# Omg My Nuts!!



## holy200sx (Jan 8, 2003)

Man, one of my lugnuts misteriously came missing !!!!! its a gorrilla locking lug.. and its just gone!.. only 1... damnit, i gotta switch back to factory lugs i guess


----------



## AnthMC (Jan 4, 2003)

why not get a replacement lug for it?? Go to the place where you bought your rims, or to any wheel place. They might be able to help you out. And no clue how that became missing huh? Kinda strange.....


----------



## holy200sx (Jan 8, 2003)

yea.. im scared.. . im just going to through a stock lug on it.


----------



## Token Moron (Mar 28, 2003)

i dont see how this belongs in the b14 section, but anyhow, i guess someone took it off your car which means someone out there has the key to the lug nuts, and putting a stock lug nut on wont help in preventing them getting stolen IMO, go to a wheel store and buy a seperate lug nut pack that is different than the others on your car, and put one on each wheel, so u have 3 that are the same and one that is different on each wheel


----------



## holy200sx (Jan 8, 2003)

well. i have stock B14 14" wheels... whoever wants these are idiots.. then again, i have nice tires..


----------



## sethwas (Apr 30, 2002)

Maybe you should wear a cup next time for protection.

Seth


----------



## Katana200sx (May 13, 2002)

lol @ seth. i never got around to putting locking lugs on my rims. as long as its secured to my car, my insurance pays for it so what do i care.


----------



## azkicker0027 (May 31, 2002)

what about the factory mc gard locks, i have 'em and i don't use them anymore, i'll sell 'em to you.......that's when i bought aftermarket wheels.......


----------



## holy200sx (Jan 8, 2003)

lol.. i dont really need them anymore.. but i just wanted a matching set of lugs.. i will just use stocks for now


----------



## rios (Jun 10, 2002)

u never truly appreciate what they do until you loose a nut.


----------



## holy200sx (Jan 8, 2003)

dangit, i guess i bnusted a nut.


----------



## rkeith (Jan 12, 2003)

wow. that sounds like a personal problem.... 

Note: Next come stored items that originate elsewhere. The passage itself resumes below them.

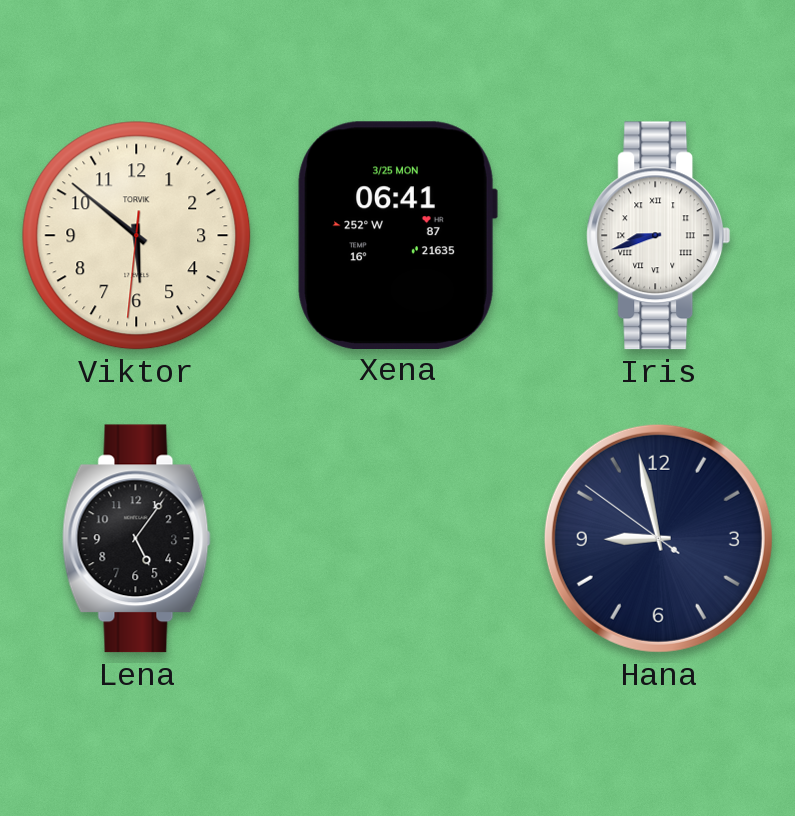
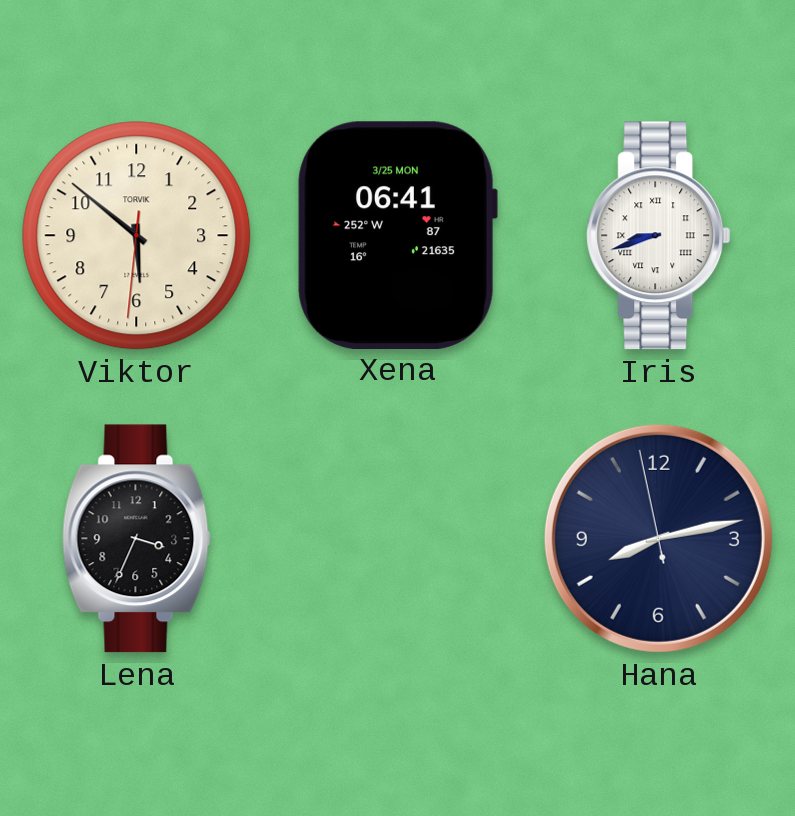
Lena: 5:06 -> 3:34
Hana: 8:57 -> 8:12
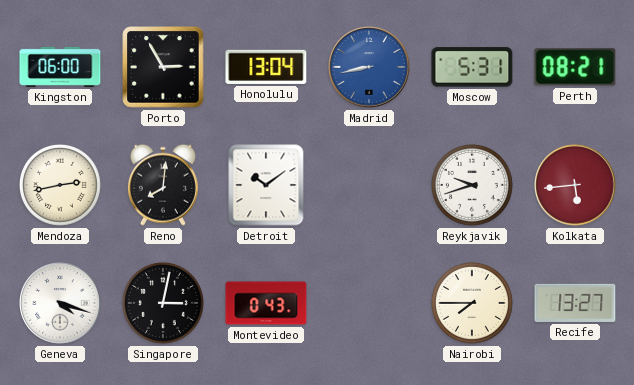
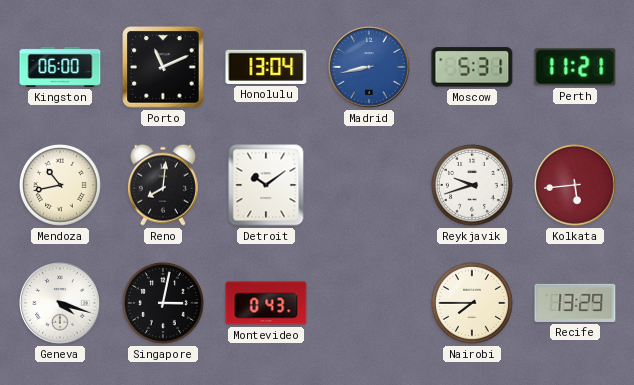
Porto: 2:55 -> 11:11
Perth: 08:21 -> 11:21
Mendoza: 2:43 -> 10:43
Recife: 13:27 -> 13:29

I had a prob when I put on my SE-Rs:
I had an aftermarket lock set on my 17s but when I sold them I sold the key with them and left the lugs on my car! Geez, Im can be an idiot sometimes...


----------



## droppinbottom (Jun 30, 2003)

dont feel to bad, i guess u can say i wrung one of my nuts off! lol the last dumb [email protected]$ shop that rotated my tires crossthreaded one of my lugs now i gotta get the stud off and put in a new one


----------



## azkicker0027 (May 31, 2002)

or get a can of 134a from any local parts store, spray on lock until very very cold, then hit very hard with chisel and hammer......should break off any nut and lock......


----------



## rkeith (Jan 12, 2003)

dont you run the risk of busting a stud by doing that?


----------